Putting it into practice – an AVL tree

We're going to walk step-by-step through the process of using doctest to create a testable specification for a data structure called an AVL tree. An AVL tree is a way to organize key-value pairs so that they can be quickly located by key. In other words, it's a lot like Python's built-in dictionary type. The name AVL references the initials of the people who invented this data structure.

Note

While AVL trees are similar to Python dictionaries, they have some significantly different properties. For one thing, the keys stored in an AVL tree can be iterated over in a sorted order with no overhead. Another difference is that, while inserting and removing objects in an AVL tree is slower than a Python dict in many cases, it's faster in the worst case.

As its name suggests, an AVL tree organizes the keys that are stored in it into a tree structure, with each key having up to two child keys —one child key that is less than the parent key by comparison, and one that is more. In the following figure, the Elephant key has two child keys, Goose has one, and Aardvark and Frog both have none.

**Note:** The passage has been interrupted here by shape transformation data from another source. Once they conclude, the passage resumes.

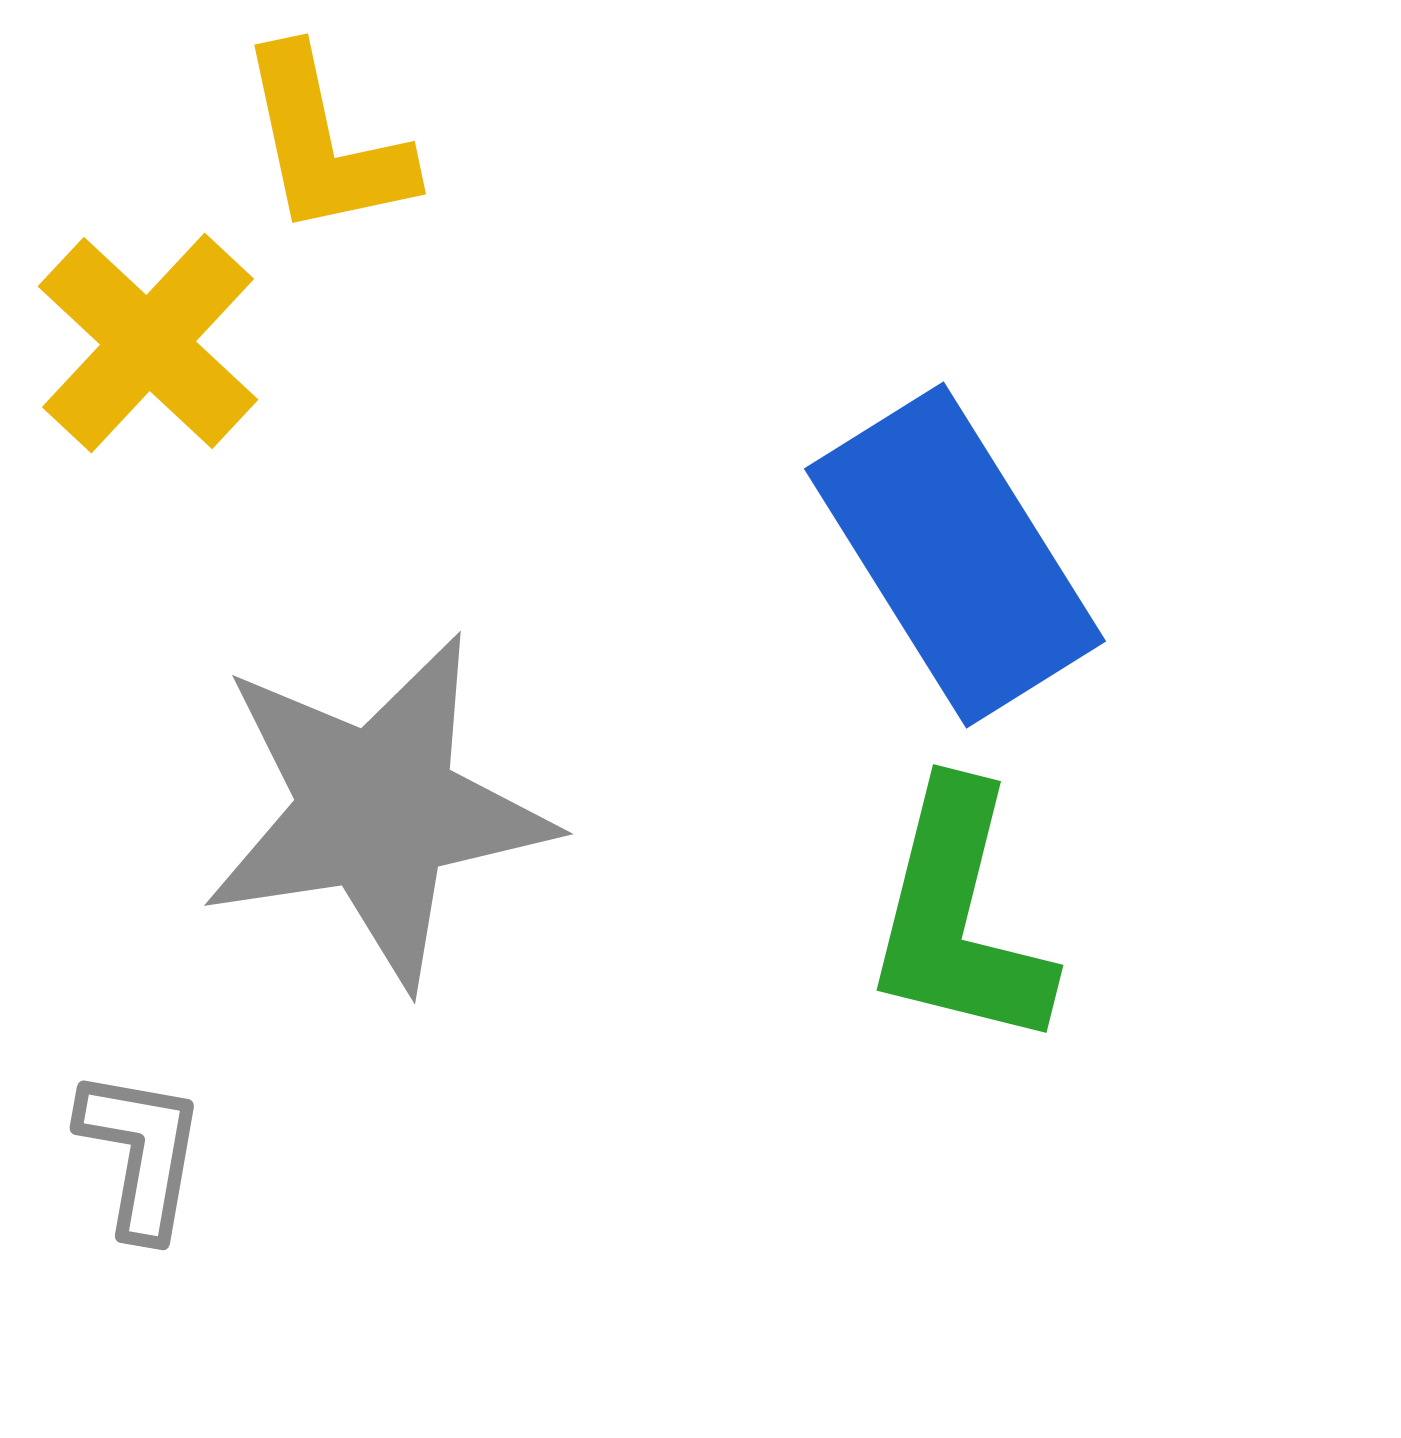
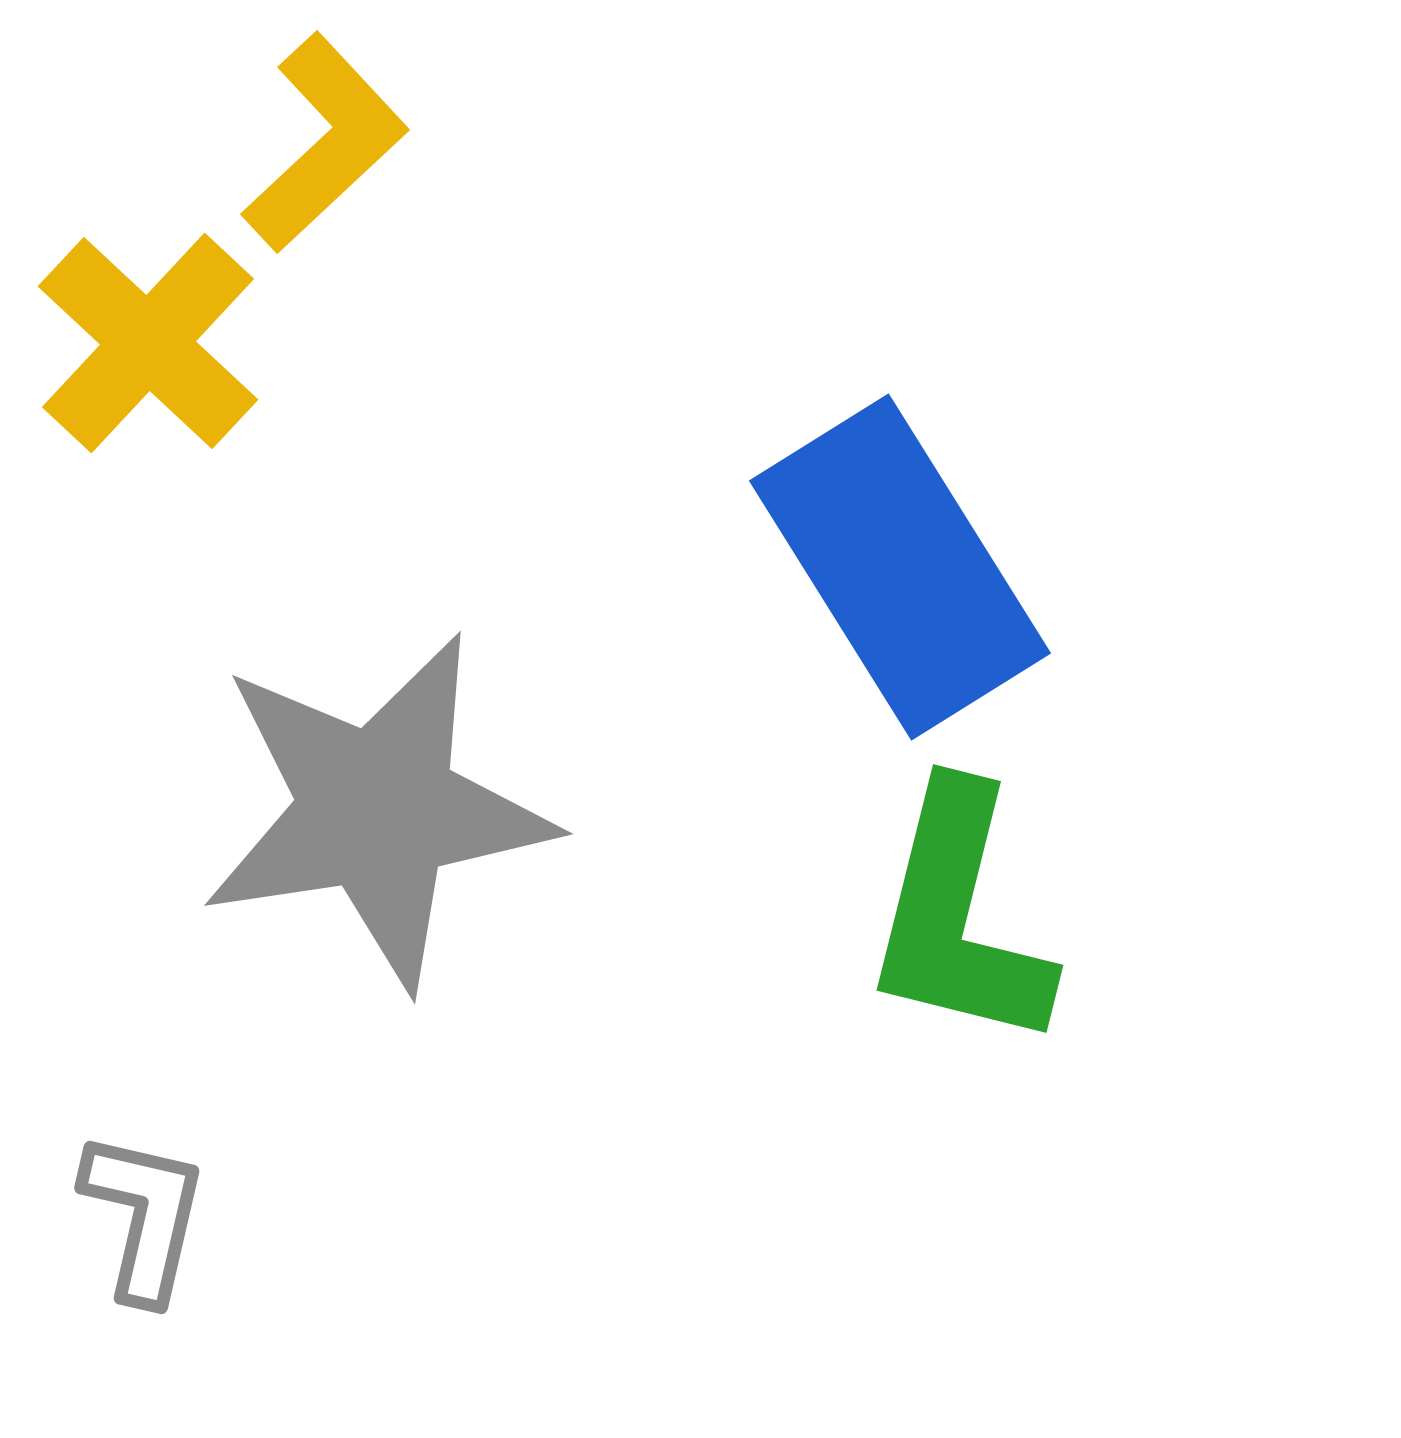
yellow L-shape: rotated 121 degrees counterclockwise
blue rectangle: moved 55 px left, 12 px down
gray L-shape: moved 3 px right, 63 px down; rotated 3 degrees clockwise
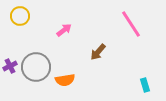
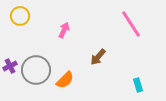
pink arrow: rotated 28 degrees counterclockwise
brown arrow: moved 5 px down
gray circle: moved 3 px down
orange semicircle: rotated 36 degrees counterclockwise
cyan rectangle: moved 7 px left
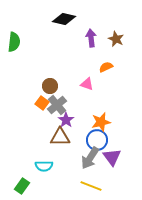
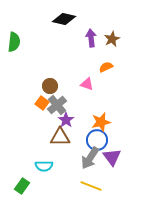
brown star: moved 4 px left; rotated 21 degrees clockwise
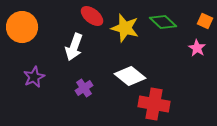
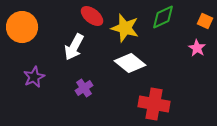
green diamond: moved 5 px up; rotated 68 degrees counterclockwise
white arrow: rotated 8 degrees clockwise
white diamond: moved 13 px up
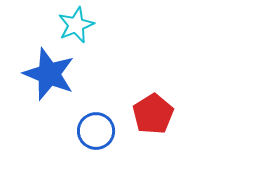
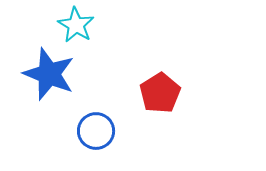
cyan star: rotated 18 degrees counterclockwise
red pentagon: moved 7 px right, 21 px up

The AVL tree is special because it keeps one side of the tree from getting much taller than the other, which means that users can expect it to perform reliably and efficiently no matter what. In the following figure, the AVL tree will reorganize to stay balanced if Frog gains a child:

Putting it into practice – an AVL tree

We're going to write tests for an AVL tree implementation here, rather than writing the implementation itself, so we're going to gloss over the details of how an AVL tree works, in favor of looking at what it should do when it works right.

Note

If you want to know more about AVL trees, you will find many good references on the Internet. Wikipedia's entry on this subject is a good place to start with: http://en.wikipedia.org/wiki/AVL_tree.

We're going to start with a plain-language specification, and then interject tests between the paragraphs. You don't have to actually type all of this into a text file; it is here for you to read and to think about.

English specification

The first step is to describe what the desired result should be, in normal language. This might be something that you do for yourself, or it might be something that somebody else does for you. If you're working for somebody, hopefully you and your employer can sit down together and work this part out.

In this case, there's not much to work out, because AVL trees have been fully described for decades. Even so, the description here isn't quite like the one you'd find elsewhere. This capacity for ambiguity is exactly the reason why a plain-language specification isn't good enough. We need an unambiguous specification, and that's exactly what the tests in a doctest file can give us.

The following text goes in a file called AVL.txt, (that you can find in its final form in the accompanying code archive; at this stage of the process, the file contains only the normal language specification):

An AVL Tree consists of a collection of nodes organized in a binary tree structure. Each node has left and right children, each of which may be either None or another tree node. Each node has a key, which must be comparable via the less-than operator. Each node has a value. Each node also has a height number, measuring how far the node is from being a leaf of the tree -- a node with height 0 is a leaf.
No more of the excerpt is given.